[[ THE INPUT, beginning ]]
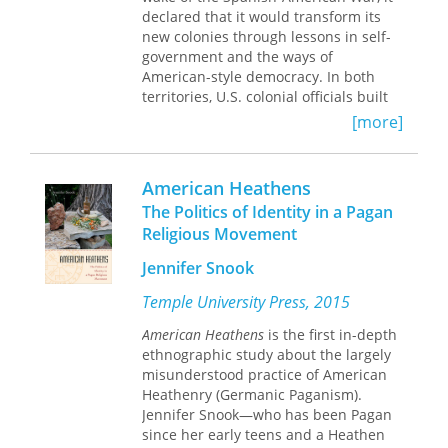
correlates with elected officials'
declared that it would transform its
responsiveness to citizens.
new colonies through lessons in self-
government and the ways of
American-style democracy. In both
territories, U.S. colonial officials built
extensive public school systems, and
[more]
they set up American-style elections
and governmental institutions. The
officials aimed their lessons in
American Heathens
democratic government at the political
The Politics of Identity in a Pagan
elite: the relatively small class of the
Religious Movement
wealthy, educated, and politically
powerful within each colony. While
Jennifer Snook
they retained ultimate control for
themselves, the Americans let the elite
Temple University Press, 2015
vote, hold local office, and formulate
American Heathens
is the first in-depth
legislation in national assemblies.
ethnographic study about the largely
American Empire and the Politics of
misunderstood practice of American
Meaning
is an examination of how
Heathenry (Germanic Paganism).
these efforts to provide the elite of
Jennifer Snook—who has been Pagan
Puerto Rico and the Philippines a
since her early teens and a Heathen
practical education in self-government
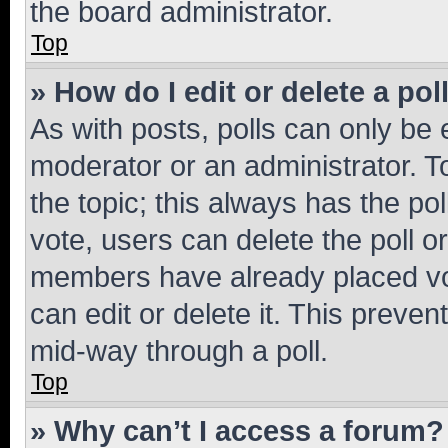
the board administrator.
Top
» How do I edit or delete a pol
As with posts, polls can only be e
moderator or an administrator. To e
the topic; this always has the pol
vote, users can delete the poll or
members have already placed vot
can edit or delete it. This preve
mid-way through a poll.
Top
» Why can’t I access a forum?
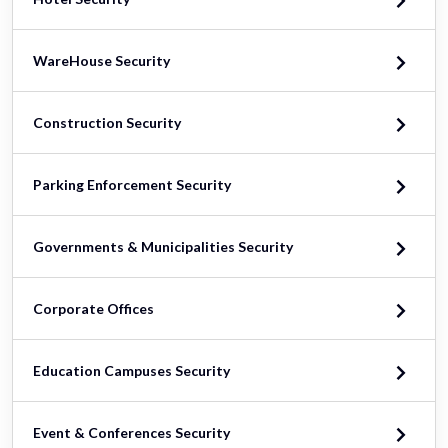
WareHouse Security
Construction Security
Parking Enforcement Security
Governments & Municipalities Security
Corporate Offices
Education Campuses Security
Event & Conferences Security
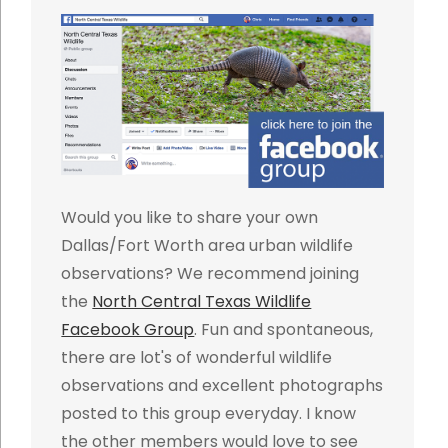
Would you like to share your own
Dallas/Fort Worth area urban wildlife
observations? We recommend joining
the
North Central Texas Wildlife
Facebook Group
. Fun and spontaneous,
there are lot's of wonderful wildlife
observations and excellent photographs
posted to this group everyday. I know
the other members would love to see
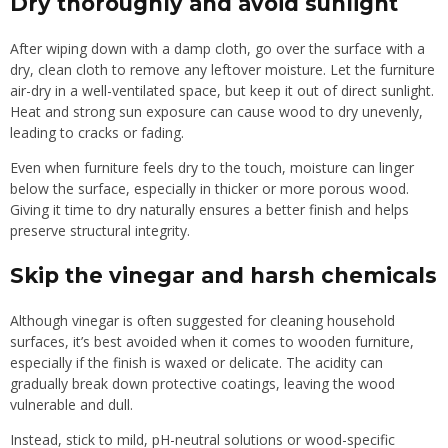
Dry thoroughly and avoid sunlight
After wiping down with a damp cloth, go over the surface with a
dry, clean cloth to remove any leftover moisture. Let the furniture
air-dry in a well-ventilated space, but keep it out of direct sunlight.
Heat and strong sun exposure can cause wood to dry unevenly,
leading to cracks or fading.
Even when furniture feels dry to the touch, moisture can linger
below the surface, especially in thicker or more porous wood.
Giving it time to dry naturally ensures a better finish and helps
preserve structural integrity.
Skip the vinegar and harsh chemicals
Although vinegar is often suggested for cleaning household
surfaces, it’s best avoided when it comes to wooden furniture,
especially if the finish is waxed or delicate. The acidity can
gradually break down protective coatings, leaving the wood
vulnerable and dull.
Instead, stick to mild, pH-neutral solutions or wood-specific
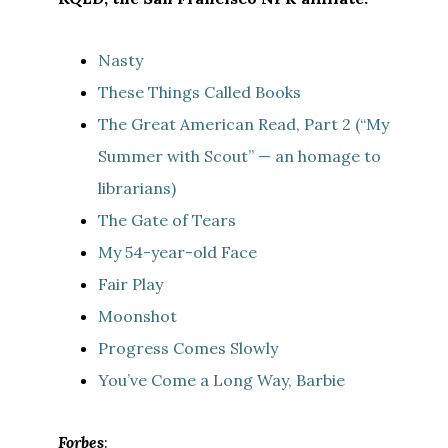
Nasty
These Things Called Books
The Great American Read, Part 2 (“My
Summer with Scout” — an homage to
librarians)
The Gate of Tears
My 54-year-old Face
Fair Play
Moonshot
Progress Comes Slowly
You’ve Come a Long Way, Barbie
Forbes
:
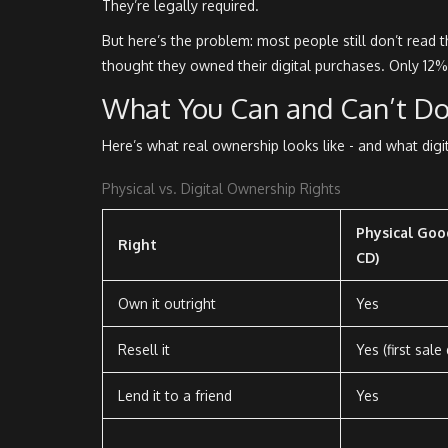
They’re legally required.
But here’s the problem: most people still don’t rea
thought they owned their digital purchases. Only 12%
What You Can and Can’t Do
Here’s what real ownership looks like - and what digi
Physical vs. Digital Ownership Rights
Physical Good
Right
CD)
Own it outright
Yes
Resell it
Yes (first sale
Lend it to a friend
Yes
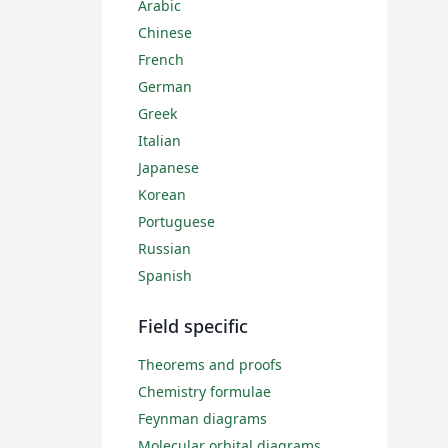
Arabic
Chinese
French
German
Greek
Italian
Japanese
Korean
Portuguese
Russian
Spanish
Field specific
Theorems and proofs
Chemistry formulae
Feynman diagrams
Molecular orbital diagrams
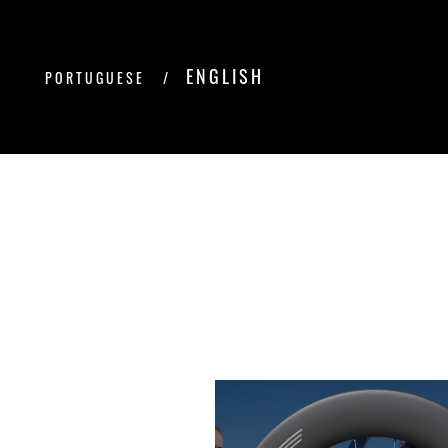
ENGLISH
PORTUGUESE
/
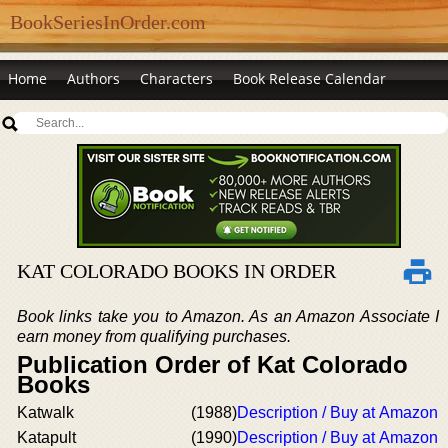
BookSeriesInOrder.com
Home
Authors
Characters
Book Release Calendar
KAT COLORADO BOOKS IN ORDER
Book links take you to Amazon. As an Amazon Associate I
earn money from qualifying purchases.
Publication Order of Kat Colorado
Books
Katwalk
(1988)
Description / Buy at Amazon
Katapult
(1990)
Description / Buy at Amazon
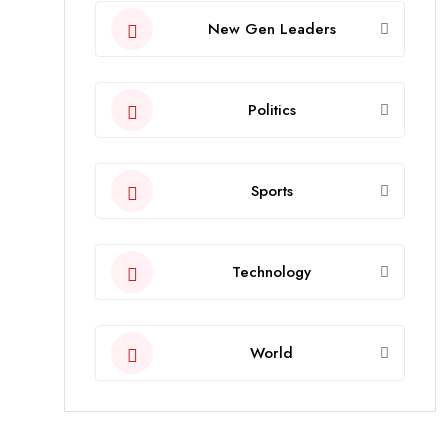
New Gen Leaders
Politics
Sports
Technology
World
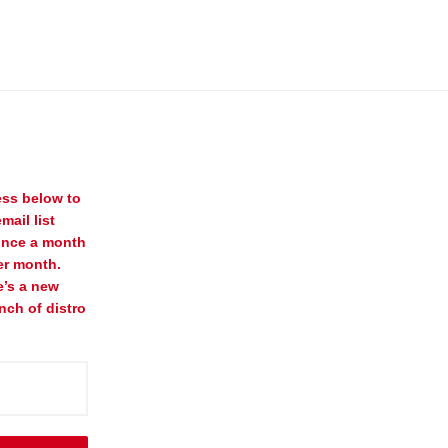
ess below to
mail list
once a month
er month.
e’s a new
nch of distro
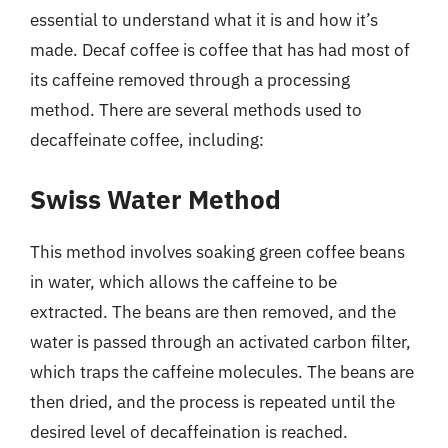
essential to understand what it is and how it’s
made. Decaf coffee is coffee that has had most of
its caffeine removed through a processing
method. There are several methods used to
decaffeinate coffee, including:
Swiss Water Method
This method involves soaking green coffee beans
in water, which allows the caffeine to be
extracted. The beans are then removed, and the
water is passed through an activated carbon filter,
which traps the caffeine molecules. The beans are
then dried, and the process is repeated until the
desired level of decaffeination is reached.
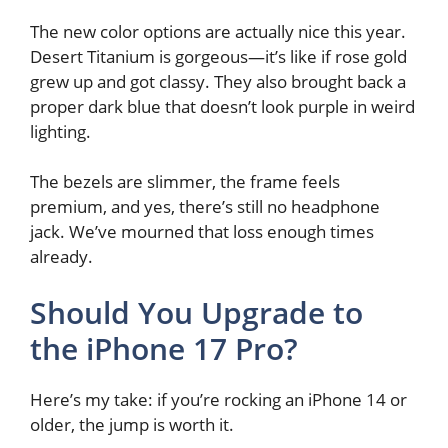
The new color options are actually nice this year.
Desert Titanium is gorgeous—it’s like if rose gold
grew up and got classy. They also brought back a
proper dark blue that doesn’t look purple in weird
lighting.
The bezels are slimmer, the frame feels
premium, and yes, there’s still no headphone
jack. We’ve mourned that loss enough times
already.
Should You Upgrade to
the iPhone 17 Pro?
Here’s my take: if you’re rocking an iPhone 14 or
older, the jump is worth it.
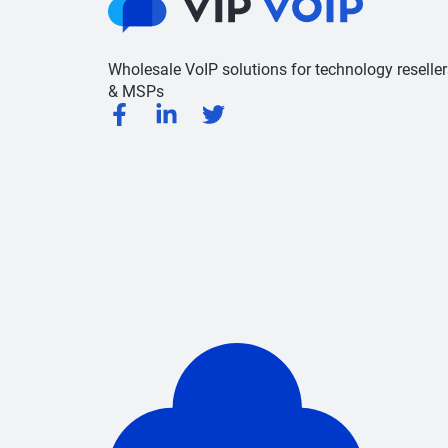
Wholesale VoIP solutions for technology reseller
& MSPs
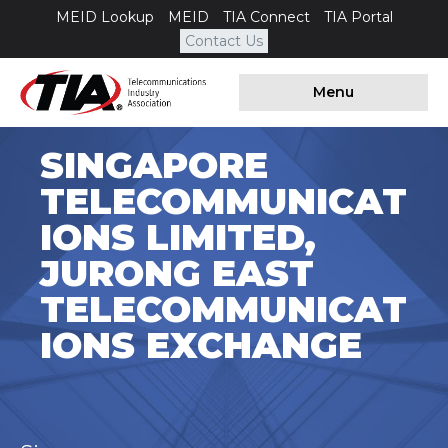
MEID Lookup
MEID
TIA Connect
TIA Portal
Contact Us
Menu
SINGAPORE
TELECOMMUNICAT
IONS LIMITED,
JURONG EAST
TELECOMMUNICAT
IONS EXCHANGE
[[ THE INPUT, end ]]
**WHAT THE EXERCISE ASKS**: Lines holding the word "already" are the answer; copy every one from the records above.

**EXERCISE RESULT**:
members have already placed vot
already.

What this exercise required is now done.